# Does anyone have info on fatality on the Poudre.



## mattman (Jan 30, 2015)

Wow. I don't think I've ever heard of so many river fatalities in a summer. There's a body in the Rogue right now, the deaths on cherry creak, browns, roaring fork, and I might be missing some. Sucks, I wish people would stop drowning in the river.


----------



## buckmanriver (Apr 2, 2008)

This July has been a bad month for sure. The states on AW show a correlation with higher water years and more accidents. Stay safe everyone.


----------



## ColoradoBoater (May 13, 2016)

mattman said:


> Wow. I don't think I've ever heard of so many river fatalities in a summer. There's a body in the Rogue right now, the deaths on cherry creak, browns, roaring fork, and I might be missing some. Sucks, I wish people would stop drowning in the river.

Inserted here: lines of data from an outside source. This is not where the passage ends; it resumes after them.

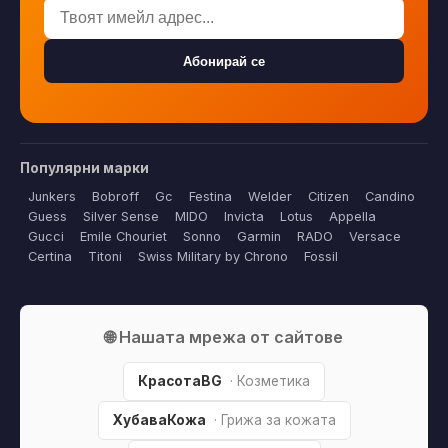
Абонирай се
Популярни марки
Junkers
Bobroff
Gc
Festina
Welder
Citizen
Candino
Guess
Silver Sense
MIDO
Invicta
Lotus
Appella
Gucci
Emile Chouriet
Sonno
Garmin
RADO
Versace
Certina
Titoni
Swiss Military by Chrono
Fossil
🌐 Нашата мрежа от сайтове
КрасотаBG
· Козметика
ХубаваКожа
· Грижа за кожата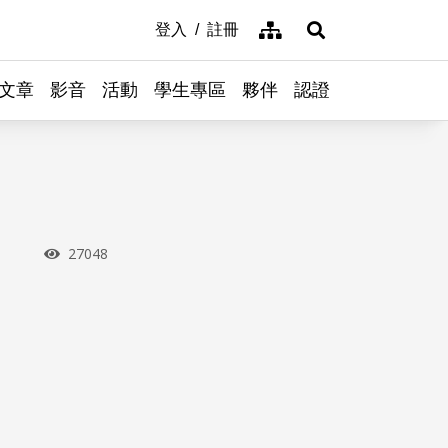
網站導覽
登入
註冊
展開搜尋
文章
影音
活動
學生專區
夥伴
認證
瀏覽次數
27048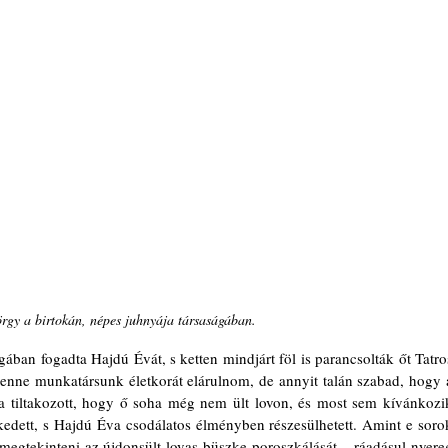
gy a birtokán, népes juhnyája társaságában. 
ban fogadta Hajdú Évát, s ketten mindjárt föl is parancsolták őt Tatros
 lenne munkatársunk életkorát elárulnom, de annyit talán szabad, hogy a
ba tiltakozott, hogy ő soha még nem ült lovon, és most sem kívánkozik
edett, s Hajdú Éva csodálatos élményben részesülhetett. Amint e sorok
ől megtekinteni az újdonsült lovas büszke poroszkálását ‒ ráadásul nyereg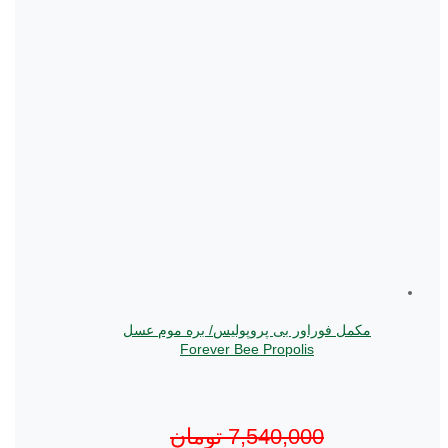
مکمل فوراور بی پروپولیس/ بره موم عسل
Forever Bee Propolis
7,540,000
تومان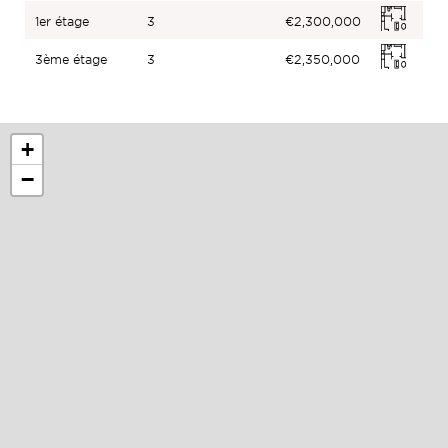
1er étage
3
€2,300,000
3ème étage
3
€2,350,000
+
−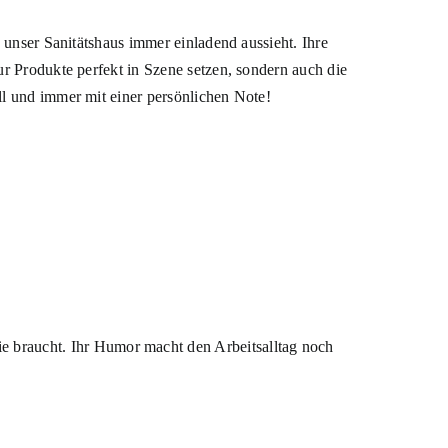
 unser Sanitätshaus immer einladend aussieht. Ihre
r Produkte perfekt in Szene setzen, sondern auch die
l und immer mit einer persönlichen Note!
sie braucht. Ihr Humor macht den Arbeitsalltag noch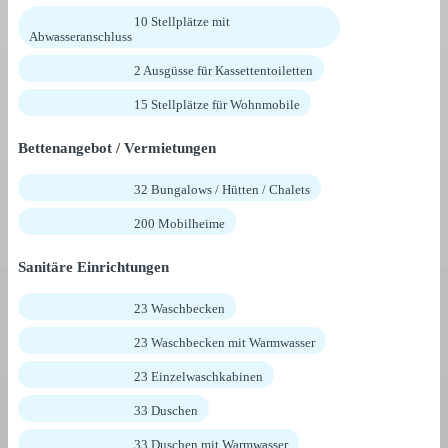
10 Stellplätze mit
Abwasseranschluss
2 Ausgüsse für Kassettentoiletten
15 Stellplätze für Wohnmobile
Bettenangebot / Vermietungen
32 Bungalows / Hütten / Chalets
200 Mobilheime
Sanitäre Einrichtungen
23 Waschbecken
23 Waschbecken mit Warmwasser
23 Einzelwaschkabinen
33 Duschen
33 Duschen mit Warmwasser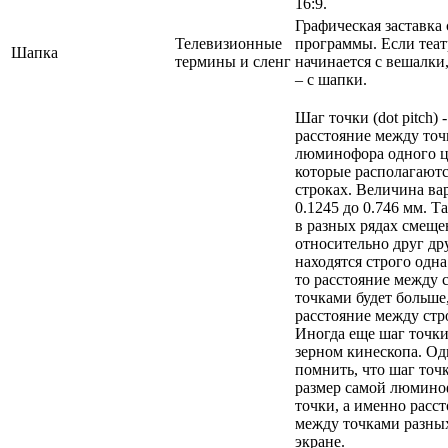
16:9.
Графическая заставка
Телевизионные
программы. Если теат
Шапка
термины и сленг
начинается с вешалки,
– с шапки.
Шаг точки (dot pitch) -
расстояние между то
люминофора одного ц
которые располагаютс
строках. Величина ва
0.1245 до 0.746 мм. Т
в разных рядах смещ
относительно друг дру
находятся строго одна
то расстояние между
точками будет больше
расстояние между стр
Иногда еще шаг точк
зерном кинескопа. О
помнить, что шаг точк
размер самой люмин
точки, а именно расс
между точками разных
экране.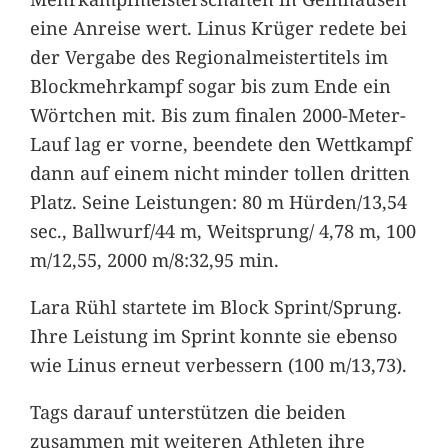
eine Anreise wert. Linus Krüger redete bei
der Vergabe des Regionalmeistertitels im
Blockmehrkampf sogar bis zum Ende ein
Wörtchen mit. Bis zum finalen 2000-Meter-
Lauf lag er vorne, beendete den Wettkampf
dann auf einem nicht minder tollen dritten
Platz. Seine Leistungen: 80 m Hürden/13,54
sec., Ballwurf/44 m, Weitsprung/ 4,78 m, 100
m/12,55, 2000 m/8:32,95 min.
Lara Rühl startete im Block Sprint/Sprung.
Ihre Leistung im Sprint konnte sie ebenso
wie Linus erneut verbessern (100 m/13,73).
Tags darauf unterstützen die beiden
zusammen mit weiteren Athleten ihre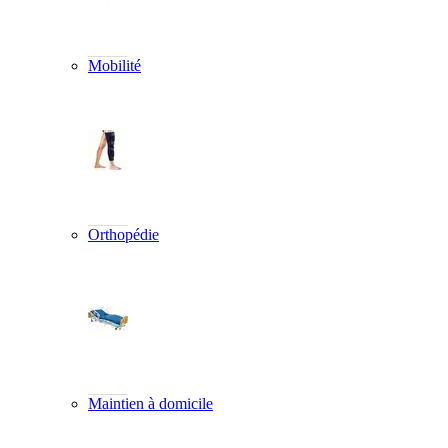
Mobilité
Orthopédie
Maintien à domicile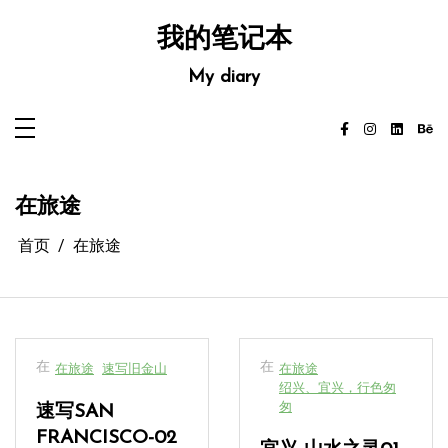
跳
至
我的笔记本
内
容
My diary
在旅途
首页
在旅途
在
在
在旅途
速写旧金山
在旅途
绍兴、宜兴，行色匆
匆
速写SAN
FRANCISCO-02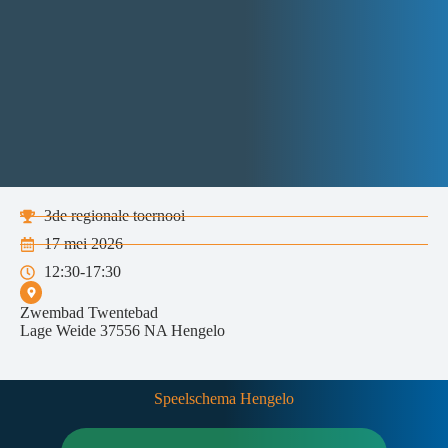
3de regionale toernooi
17 mei 2026
12:30-17:30
Zwembad Twentebad
Lage Weide 37556 NA Hengelo
Speelschema Hengelo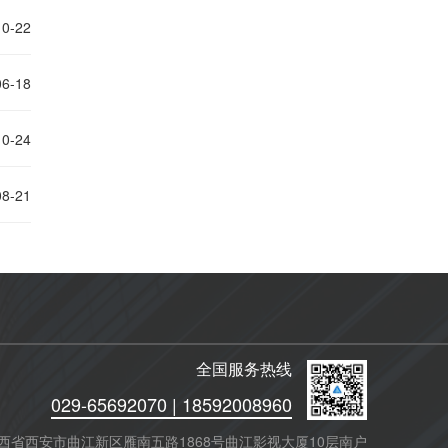
10-22
06-18
10-24
08-21
全国服务热线
029-65692070 | 18592008960
西省西安市曲江新区雁南五路1868号曲江影视大厦10层南户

I feel like there's way less deaths this year. I think clear creek might have made it the entire season? Usually there's a few...


----------



## Tyrrache (Oct 27, 2014)

ColoradoBoater said:


> I feel like there's way less deaths this year. I think clear creek might have made it the entire season? Usually there's a few...


I agree with that. Clear Creek has been relatively quiet this season (which is a great thing) as it usually claims a hand full of people.


----------